> -----Original Message-----
> From: Paul Kyzivat [mailto:[EMAIL PROTECTED]
> Sent: Monday, November 19, 2007 3:25 PM
> To: Vijay K. Gurbani
> Cc: Hadriel Kaplan; IETF SIP List; Rohan Mahy; Brett Tate
> Subject: Re: [Sip] WGLC: draft-ietf-sip-connect-reuse-08.txt
>
>
>
> Vijay K. Gurbani wrote:
> > Hadriel Kaplan wrote:
> >> I wouldn't. :)  It is no more "authenticated" than if the remote end
> >> opened a connection using an ephemeral port to the local host's
> >> listen port.  The local host client knows little about the validity
> >> of the remote end.  Actually, the client knows slightly more about
> >> the validity of a connection it opened to the far-end than the other
> >> way-around, especially if it did single-sided TLS to the far-end, so
> >> in that sense it makes more sense to accept requests over its client
> >> socket than over the listen port.  It just doesn't make much sense
> >> for the remote end to send them over it, unless it can authenticate
> >> (e.g., using digest).  And that's the rub.  Today certain types of
> >> devices fix NAT traversal for SIP/TCP or SIP/TLS without needing the
> >> client to do sip-outbound, so long as the client can accept requests
> >> over its persistent connection, because they can authenticate the
> >> client.  It's worked so far, anyway.  But this new MUST would break
> >> it.
> >
> > Hadriel: So essentially you are arguing for one of the following
> > positions (assume A makes an active TCP connection to B to send a
> > request downstream):
> >
> >   1) Allow B to send requests upstream (to A) as long as A can
> >    authenticate B, possibly using HTTP Digest (although how we
> >    will do so if A and B are proxies is an open question.)
> >   2) Downgrade the strength of S8.1 to something like the following:
> >    OLD:
> >     It MUST only accept responses over this connection and MUST NOT
> >     accept any requests over this connection.
> >    NEW:
> >     It accepts responses over this connection, but SHOULD NOT accept
> >     any requests.
>
> The above both seem like nonsense to me.
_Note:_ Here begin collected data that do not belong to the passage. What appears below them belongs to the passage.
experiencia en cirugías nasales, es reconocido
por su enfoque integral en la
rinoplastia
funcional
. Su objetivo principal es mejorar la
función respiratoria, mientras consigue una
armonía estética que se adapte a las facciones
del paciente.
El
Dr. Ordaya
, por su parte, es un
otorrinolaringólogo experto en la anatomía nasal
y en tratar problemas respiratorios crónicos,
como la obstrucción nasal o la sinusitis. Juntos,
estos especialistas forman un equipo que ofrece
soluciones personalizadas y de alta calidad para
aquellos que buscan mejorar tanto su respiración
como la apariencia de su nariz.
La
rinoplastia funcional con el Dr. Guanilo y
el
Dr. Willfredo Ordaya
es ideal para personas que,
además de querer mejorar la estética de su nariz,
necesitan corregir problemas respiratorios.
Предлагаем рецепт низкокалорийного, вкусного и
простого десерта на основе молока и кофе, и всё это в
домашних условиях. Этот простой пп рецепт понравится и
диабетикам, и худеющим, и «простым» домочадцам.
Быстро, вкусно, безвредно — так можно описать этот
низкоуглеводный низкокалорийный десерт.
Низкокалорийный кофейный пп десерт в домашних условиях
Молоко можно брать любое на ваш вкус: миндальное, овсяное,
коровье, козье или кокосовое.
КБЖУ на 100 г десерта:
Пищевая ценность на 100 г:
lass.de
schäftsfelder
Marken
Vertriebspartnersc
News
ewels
Neither deals with the
> essential issue that B has no way of verifying that it is talking to A.
>
>         Paul

No, B does have a way of verifying it's talking to A.  B can digest challenge A 
for the requests it got from A over that same connection previously.  As 
written in the draft, B has no way to verify it's talking to A when it creates 
a new TCP connection to A, other than to believe the TCP listener is A and 
SYN/ACK exchange is happening with A.  But we don't have to say anything about 
this.  Just remove the MUST statement in the draft that A must not accept 
requests from B over a TCP or single-sided TLS connection created by A to B.  
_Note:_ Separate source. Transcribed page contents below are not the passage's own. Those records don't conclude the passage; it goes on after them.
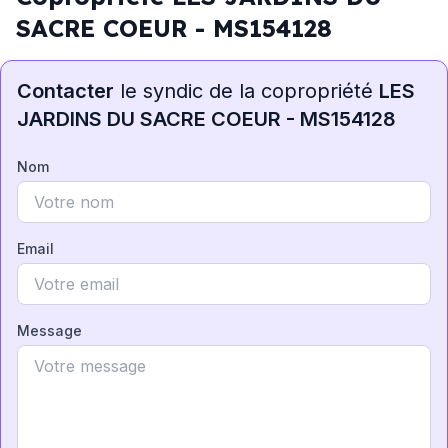
SACRE COEUR - MS154128
Contacter
le syndic de la copropriété
LES
JARDINS DU SACRE COEUR - MS154128
Nom
Email
Message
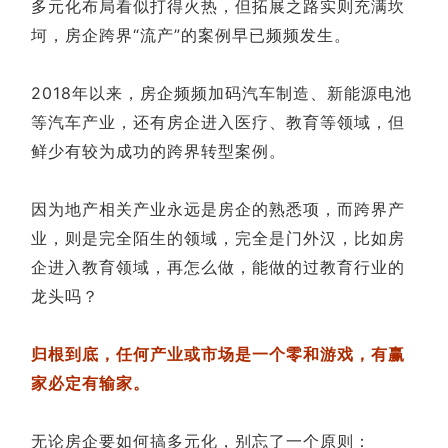
多元化布局看似打得火热，但拓展之路实则充满坎
坷，房企跨界“流产”的案例早已频频发生。
2018年以来，房企频频加码汽车制造、新能源电池
等汽车产业，还有房企进入医疗、教育等领域，但
鲜少有较为成功的跨界转型案例。
因为地产相关产业永远是房企的熟悉项，而跨界产
业，则是完全陌生的领域，完全是门外汉，比如房
企进入教育领域，再怎么做，能做的过教育行业的
龙头吗？
归根到底，任何产业或市场是一个零和游戏，有赢
家必定有输家。
无论房企要如何搞多元化，别忘了一个原则：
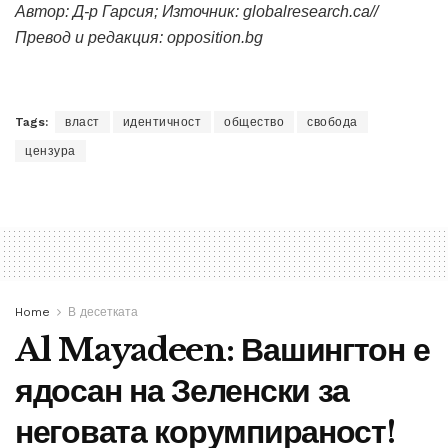
Автор:
Д-р Гарсия
; Източник:
globalresearch.ca//
Превод и редакция: opposition.bg
Tags:
власт
идентичност
общество
свобода
цензура
Home
В десетката
Al Mayadeen: Вашингтон е
ядосан на Зеленски за
неговата корумпираност!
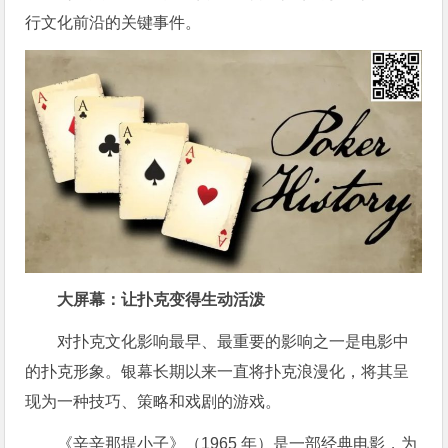
行文化前沿的关键事件。
大屏幕：让扑克变得生动活泼
对扑克文化影响最早、最重要的影响之一是电影中
的扑克形象。银幕长期以来一直将扑克浪漫化，将其呈
现为一种技巧、策略和戏剧的游戏。
《辛辛那提小子》（1965 年）是一部经典电影，为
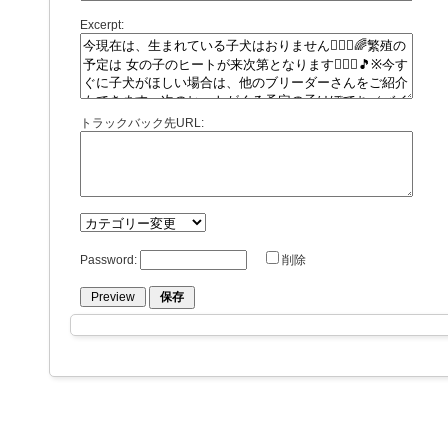
Excerpt:
トラックバック先URL:
Password:
削除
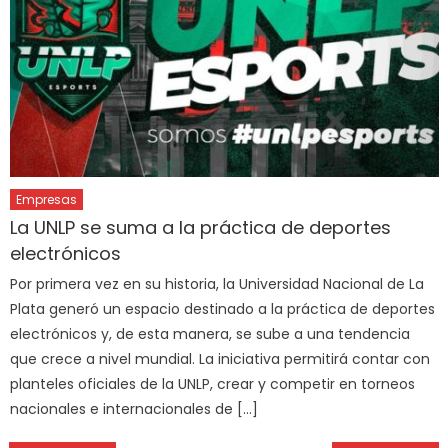
Empresas
La UNLP se suma a la práctica de deportes
electrónicos
Por primera vez en su historia, la Universidad Nacional de La
Plata generó un espacio destinado a la práctica de deportes
electrónicos y, de esta manera, se sube a una tendencia
que crece a nivel mundial. La iniciativa permitirá contar con
planteles oficiales de la UNLP, crear y competir en torneos
nacionales e internacionales de […]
You already say B must not reuse the connection to A because it's not 
authenticated.  Leave it at that.

I am not arguing this just for the sake of argument.  Today this property of 
reusing the connection from A to B for requests back to A is already deployed, 
and is essential for NAT traversal to work.  It works, and is as secure as 
could be under the circumstances.  A creates a TCP or client-TLS connection to 
B.  A sends a request, B challenges it, A answers the challenge.  B can then 
knowingly send requests over the connection to A, and there's no reason for A 
to reject them.  This is in fact the premise for sip-outbound as well.